Stored data entries
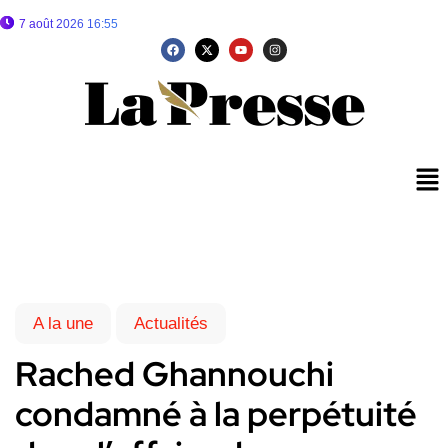
7 août 2026 16:55
A la une
Actualités
Rached Ghannouchi
condamné à la perpétuité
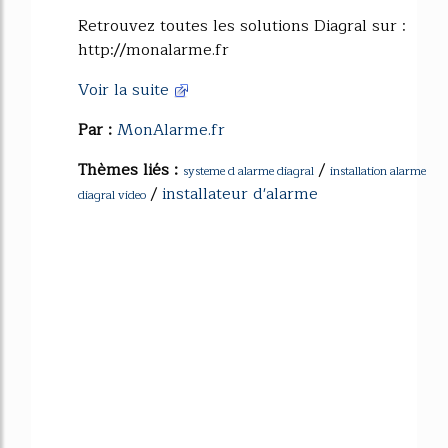
Retrouvez toutes les solutions Diagral sur :
http://monalarme.fr
Voir la suite
Par :
MonAlarme.fr
Thèmes liés :
/
systeme d alarme diagral
installation alarme
/
installateur d'alarme
diagral video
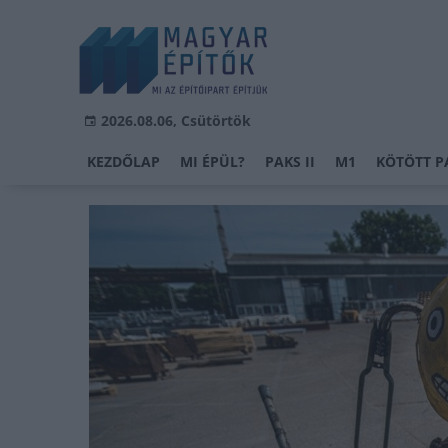
2026.08.06, Csütörtök
KEZDŐLAP
MI ÉPÜL?
PAKS II
M1
KÖTÖTT P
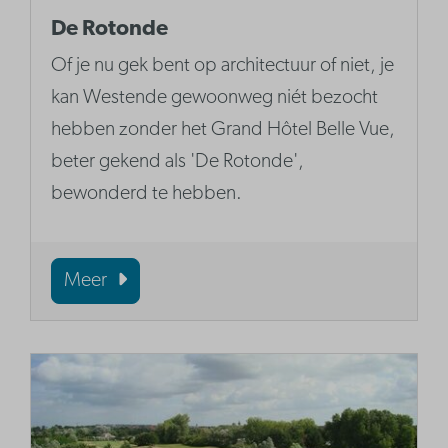
De Rotonde
Of je nu gek bent op architectuur of niet, je
kan Westende gewoonweg niét bezocht
hebben zonder het Grand Hôtel Belle Vue,
beter gekend als 'De Rotonde',
bewonderd te hebben.
Meer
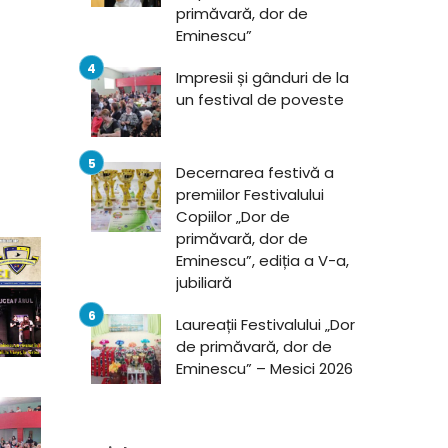
primăvară, dor de
Eminescu”
Impresii și gânduri de la
un festival de poveste
Decernarea festivă a
premiilor Festivalului
Copiilor „Dor de
primăvară, dor de
Eminescu”, ediția a V-a,
jubiliară
Laureații Festivalului „Dor
de primăvară, dor de
Eminescu” – Mesici 2026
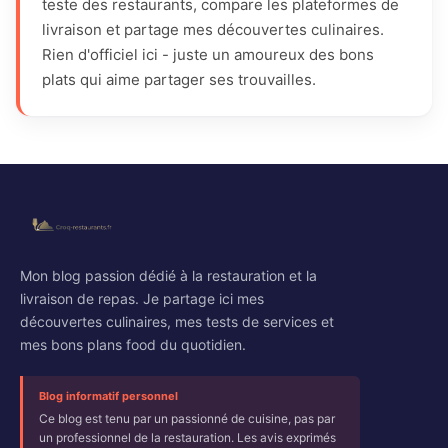
teste des restaurants, compare les plateformes de
livraison et partage mes découvertes culinaires.
Rien d'officiel ici - juste un amoureux des bons
plats qui aime partager ses trouvailles.
Mon blog passion dédié à la restauration et la
livraison de repas. Je partage ici mes
découvertes culinaires, mes tests de services et
mes bons plans food du quotidien.
Blog informatif personnel
Ce blog est tenu par un passionné de cuisine, pas par
un professionnel de la restauration. Les avis exprimés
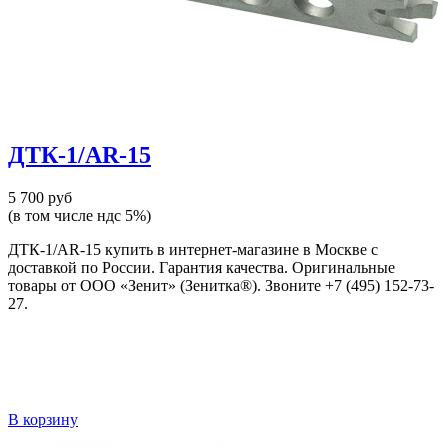
ДТК-1/AR-15
5 700 руб
(в том числе ндс 5%)
ДТК-1/AR-15 купить в интернет-магазине в Москве с
доставкой по России. Гарантия качества. Оригинальные
товары от ООО «Зенит» (Зенитка®). Звоните +7 (495) 152-73-
27.
В корзину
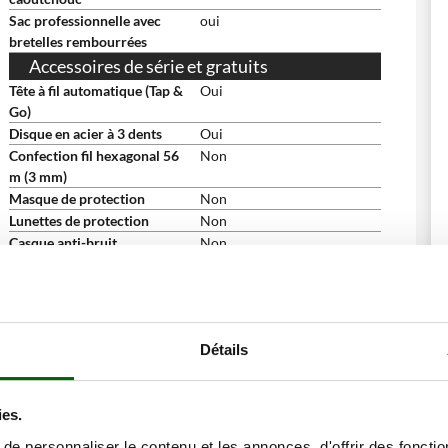
Sac professionnelle avec
oui
bretelles rembourrées
Accessoires de série et gratuits
Tête à fil automatique (Tap &
Oui
Go)
Disque en acier à 3 dents
Oui
Confection fil hexagonal 56
Non
m (3 mm)
Masque de protection
Non
Lunettes de protection
Non
Casque anti-bruit
Non
Tablier de protection
Non
Bandana
Non
Flacon d'huile
Non
Support de disque et outils
Oui
Détails
de montage du disque
Set clés d'entretien
Oui
Manuel d'utilisation
Oui
ies.
Dimensions et logistique
Poids net
10.6 Kg
e personnaliser le contenu et les annonces, d'offrir des fonctio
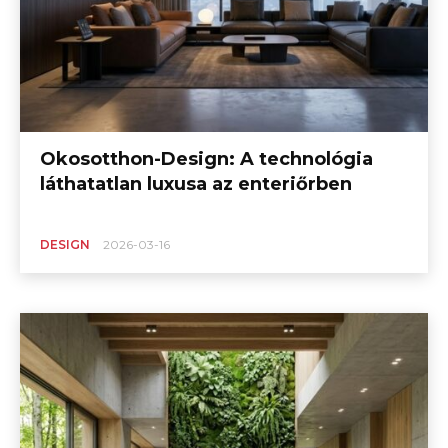
Okosotthon-Design: A technológia
láthatatlan luxusa az enteriőrben
DESIGN
2026-03-16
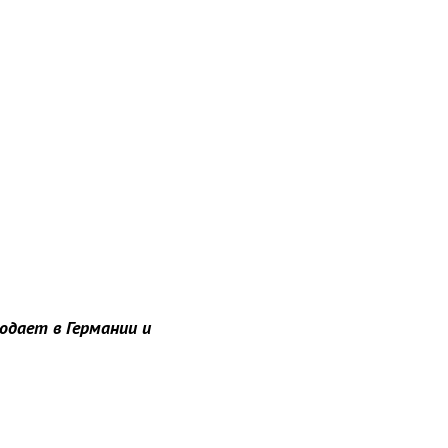
одает в Германии и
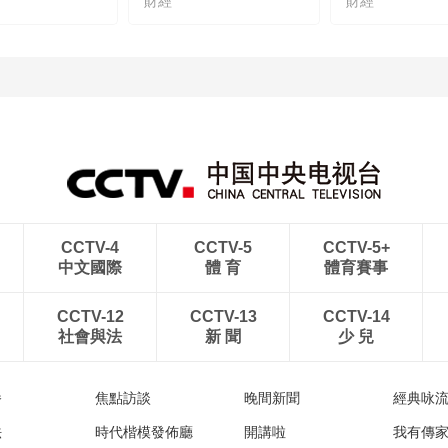
財經
財經
CCTV-4
CCTV-5
CCTV-5+
中文國際
體 育
體育賽事
CCTV-12
CCTV-13
CCTV-14
社會與法
新 聞
少 兒
播
焦點訪談
晚間新聞
經典咏
法
時代楷模發佈廳
開講啦
我有傳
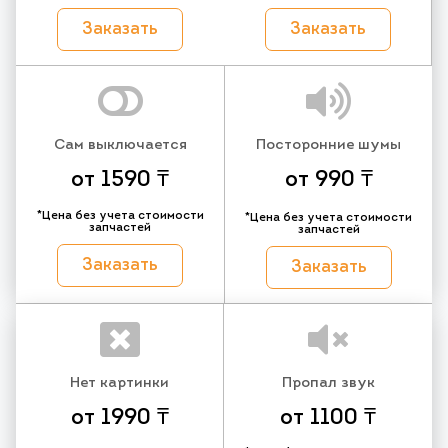
Заказать
Заказать
Сам выключается
Посторонние шумы
от 1590 ₸
от 990 ₸
*Цена без учета стоимости
*Цена без учета стоимости
запчастей
запчастей
Заказать
Заказать
Нет картинки
Пропал звук
от 1990 ₸
от 1100 ₸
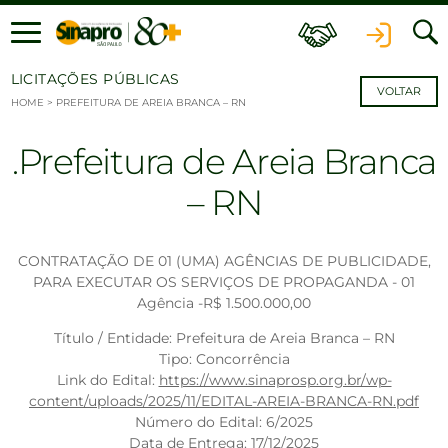
Ir para o conteúdo
LICITAÇÕES PÚBLICAS
VOLTAR
HOME
>
PREFEITURA DE AREIA BRANCA – RN
Prefeitura de Areia Branca
– RN
CONTRATAÇÃO DE 01 (UMA) AGÊNCIAS DE PUBLICIDADE,
PARA EXECUTAR OS SERVIÇOS DE PROPAGANDA - 01
Agência -R$ 1.500.000,00
Título / Entidade: Prefeitura de Areia Branca – RN
Tipo: Concorrência
Link do Edital:
https://www.sinaprosp.org.br/wp-
content/uploads/2025/11/EDITAL-AREIA-BRANCA-RN.pdf
Número do Edital: 6/2025
Data de Entrega: 17/12/2025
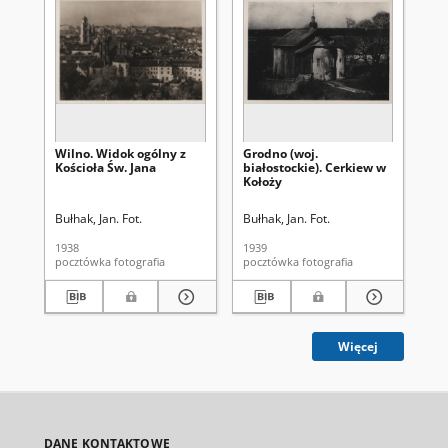
Wilno. Widok ogólny z
Grodno (woj.
Wil
Kościoła Św. Jana
białostockie). Cerkiew w
Wi
Kołoży
Bułhak, Jan. Fot.
Bułhak, Jan. Fot.
Buł
1938
1939
193
pocztówka fotografia
pocztówka fotografia
Więcej
DANE KONTAKTOWE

◆ PROBLEM STATEMENT:
Each line of the records above must be repeated exactly, but no picture belongs in the copy.

◆ WRITTEN ANSWER:
7 août 2026 16:55
A la une
Actualités
Rached Ghannouchi
condamné à la perpétuité
Retrouvez toutes les solutions Diagral sur :
http://monalarme.fr
Voir la suite
Par :
MonAlarme.fr
Thèmes liés :
/
systeme d alarme diagral
installation alarme
/
installateur d'alarme
diagral video
2026.08.06, Csütörtök
KEZDŐLAP
MI ÉPÜL?
PAKS II
M1
KÖTÖTT P
De Rotonde
Of je nu gek bent op architectuur of niet, je
kan Westende gewoonweg niét bezocht
hebben zonder het Grand Hôtel Belle Vue,
beter gekend als 'De Rotonde',
bewonderd te hebben.
Meer
primăvară, dor de
Eminescu”
Impresii și gânduri de la
un festival de poveste
Decernarea festivă a
premiilor Festivalului
Copiilor „Dor de
primăvară, dor de
Eminescu”, ediția a V-a,
jubiliară
Laureații Festivalului „Dor
de primăvară, dor de
Eminescu” – Mesici 2026
teste des restaurants, compare les plateformes de
livraison et partage mes découvertes culinaires.
Rien d'officiel ici - juste un amoureux des bons
plats qui aime partager ses trouvailles.
Mon blog passion dédié à la restauration et la
livraison de repas. Je partage ici mes
découvertes culinaires, mes tests de services et
mes bons plans food du quotidien.
Blog informatif personnel
Ce blog est tenu par un passionné de cuisine, pas par
un professionnel de la restauration. Les avis exprimés
ДТК-1/AR-15
5 700 руб
(в том числе ндс 5%)
ДТК-1/AR-15 купить в интернет-магазине в Москве с
доставкой по России. Гарантия качества. Оригинальные
товары от ООО «Зенит» (Зенитка®). Звоните +7 (495) 152-73-
27.
В корзину
Sac professionnelle avec
oui
bretelles rembourrées
Accessoires de série et gratuits
Tête à fil automatique (Tap &
Oui
Go)
Disque en acier à 3 dents
Oui
Confection fil hexagonal 56
Non
m (3 mm)
Masque de protection
Non
Lunettes de protection
Non
Casque anti-bruit
Non
Tablier de protection
Non
Bandana
Non
Flacon d'huile
Non
Support de disque et outils
Oui
Détails
de montage du disque
Set clés d'entretien
Oui
Manuel d'utilisation
Oui
ies.
Dimensions et logistique
Poids net
10.6 Kg
e personnaliser le contenu et les annonces, d'offrir des fonctio
Okosotthon-Design: A technológia
láthatatlan luxusa az enteriőrben
DESIGN
2026-03-16
одает в Германии и
財經
財經
CCTV-4
CCTV-5
CCTV-5+
中文國際
體 育
體育賽事
CCTV-12
CCTV-13
CCTV-14
社會與法
新 聞
少 兒
播
焦點訪談
晚間新聞
經典咏
法
時代楷模發佈廳
開講啦
我有傳
Заказать
Заказать
Сам выключается
Посторонние шумы
от 1590 ₸
от 990 ₸
*Цена без учета стоимости
*Цена без учета стоимости
запчастей
запчастей
Заказать
Заказать
Нет картинки
Пропал звук
от 1990 ₸
от 1100 ₸
Ir para o conteúdo
LICITAÇÕES PÚBLICAS
VOLTAR
HOME
>
PREFEITURA DE AREIA BRANCA – RN
Prefeitura de Areia Branca
– RN
CONTRATAÇÃO DE 01 (UMA) AGÊNCIAS DE PUBLICIDADE,
PARA EXECUTAR OS SERVIÇOS DE PROPAGANDA - 01
Agência -R$ 1.500.000,00
Título / Entidade: Prefeitura de Areia Branca – RN
Tipo: Concorrência
Link do Edital:
https://www.sinaprosp.org.br/wp-
content/uploads/2025/11/EDITAL-AREIA-BRANCA-RN.pdf
Número do Edital: 6/2025
Data de Entrega: 17/12/2025
Wilno. Widok ogólny z
Grodno (woj.
Wil
Kościoła Św. Jana
białostockie). Cerkiew w
Wi
Kołoży
Bułhak, Jan. Fot.
Bułhak, Jan. Fot.
Buł
1938
1939
193
pocztówka fotografia
pocztówka fotografia
Więcej
DANE KONTAKTOWE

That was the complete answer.